There’s a reason why many professions have professional bodies and consolidated standards - from medicine to accountancy, actuarial work, civil engineering, aerospace, electronic and electrical engineering, law, surveying, and so many more.
In most of those professions, it is a crime or a civil violation to offer services without the proper qualifications, experience and accreditation from one of the appropriate professional bodies.
We DO NOT have this in software engineering. At all. Anyone can teach themselves a bit of coding and start using it in their professional life.
Analogous to law, you can draft a contract by yourself, but if it goes wrong you have a major headache. You cannot, however, offer services as a solicitor without proper qualifications and accreditation (at least in the UK). Yet in software engineering, not only can we teach ourselves and then write small bits of software for ourselves, we can then offer professional services with no further barriers or steps.
The mishmash of laws we have around data and privacy are not professional standards, nor are they accreditation. We don’t have the framework or laws around this. And I am not aware of the USA (federal level) or Europe (or member states) or China or Russia or India or etc having this.

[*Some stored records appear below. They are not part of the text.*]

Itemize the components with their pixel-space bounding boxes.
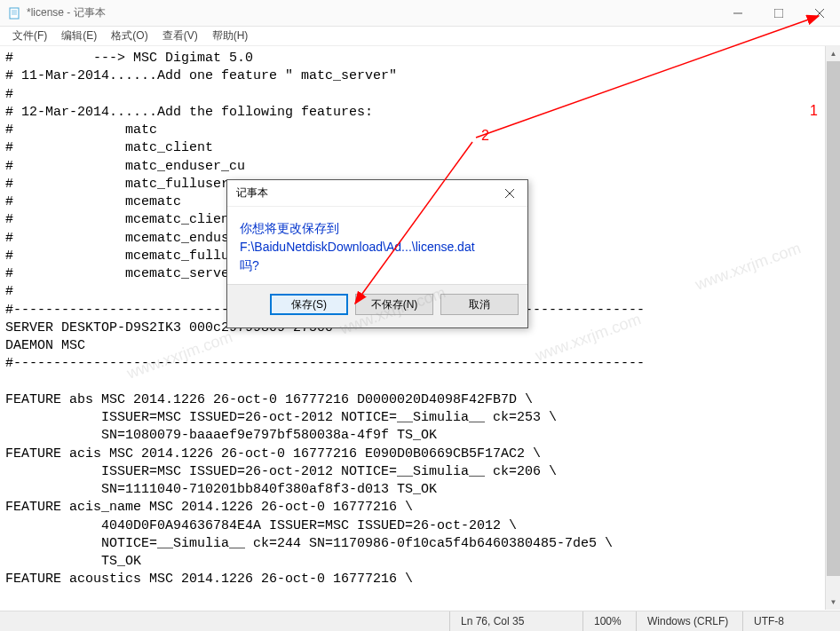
dialog-message: 你想将更改保存到 F:\BaiduNetdiskDownload\Ad...\l…	[227, 207, 527, 284]
minimize-button[interactable]	[717, 0, 758, 27]
scroll-down-arrow[interactable]: ▼	[826, 595, 840, 610]
save-button[interactable]: 保存(S)	[270, 294, 348, 315]
close-button[interactable]	[799, 0, 840, 27]
notepad-icon	[7, 6, 21, 20]
status-position: Ln 76, Col 35	[449, 611, 582, 631]
scrollbar-thumb[interactable]	[827, 61, 840, 576]
window-title: *license - 记事本	[27, 5, 106, 20]
maximize-button[interactable]	[758, 0, 799, 27]
save-dialog: 记事本 你想将更改保存到 F:\BaiduNetdiskDownload\Ad.…	[226, 179, 528, 328]
menu-format[interactable]: 格式(O)	[104, 27, 155, 45]
nosave-button[interactable]: 不保存(N)	[355, 294, 433, 315]
statusbar: Ln 76, Col 35 100% Windows (CRLF) UTF-8	[0, 611, 840, 631]
dialog-line1: 你想将更改保存到	[240, 219, 515, 238]
dialog-close-button[interactable]	[492, 180, 527, 207]
dialog-title: 记事本	[236, 185, 268, 201]
scroll-up-arrow[interactable]: ▲	[826, 46, 840, 61]
dialog-line2: F:\BaiduNetdiskDownload\Ad...\license.da…	[240, 238, 515, 256]
svg-rect-0	[10, 8, 19, 19]
dialog-titlebar[interactable]: 记事本	[227, 180, 527, 207]
menu-edit[interactable]: 编辑(E)	[54, 27, 104, 45]
dialog-buttons: 保存(S) 不保存(N) 取消	[227, 284, 527, 327]
status-lineending: Windows (CRLF)	[636, 611, 742, 631]
menu-file[interactable]: 文件(F)	[5, 27, 54, 45]
menu-help[interactable]: 帮助(H)	[205, 27, 256, 45]
cancel-button[interactable]: 取消	[440, 294, 519, 315]
titlebar: *license - 记事本	[0, 0, 840, 27]
status-zoom: 100%	[582, 611, 636, 631]
window-controls	[717, 0, 840, 27]
menu-view[interactable]: 查看(V)	[155, 27, 205, 45]
svg-rect-5	[774, 9, 783, 18]
status-encoding: UTF-8	[742, 611, 840, 631]
vertical-scrollbar[interactable]: ▲ ▼	[825, 46, 840, 610]
menubar: 文件(F) 编辑(E) 格式(O) 查看(V) 帮助(H)	[0, 27, 840, 46]
dialog-line3: 吗?	[240, 256, 515, 275]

For example, the BCS in the UK is so weak that although it exists, exceedingly few professional software engineers are even registered with them. They have no teeth. There’s no laws covering any of this stuff. Just good-ol’ GDPR and some sector-specific laws here and there trying to keep people mildly safe.
> There’s a reason why many professions have professional bodies and consolidated standards
imo this is sold as "keeping people safe" but in practice it's really a gatekeeping grift that increases friction and prevents growth
> There’s a reason why many professions have professional bodies and consolidated standards - from medicine to accountancy, actuarial work, civil engineering, aerospace, electronic and electrical engineering, law, surveying, and so many more.
Professional bodies = gatekeeping. The existence of the body means that the thing its surrounding will be barred from others to enter.
It means financial barriers & "X years of experience required" that actual programmers rightfully decry.
Caveat: When it comes to anything that will affect physical reality, & therefore the physical safety of others, the standards & accreditations then become necessary.
NOTE ON CAVEAT: Whilst *most* software will fall under this caveat, NOT ALL WILL. (See single-player offline video games)
To create a blanket judgement for this domain is to invite the death of the hobbyist. And you, EdNutting, may get your wish, since Google's locking down Android sideloading because they're using your desires for such safety as a scapegoat for further control.
https://keepandroidopen.org/
> We DO NOT have this in software engineering.
THIS IS A GOOD THING. FULLSTOP.
The ability to build your own tools & apps is one of the rightfully-lauded reasons why people should be able to learn about building software, WITHOUT being mandated to go to a physical building to learn.
To wall off the ability for people to learn how computers work is a major part of modern computer illiteracy that people cry & complain about, yet seem to love doing the exact actions that lead to the death of computer competency.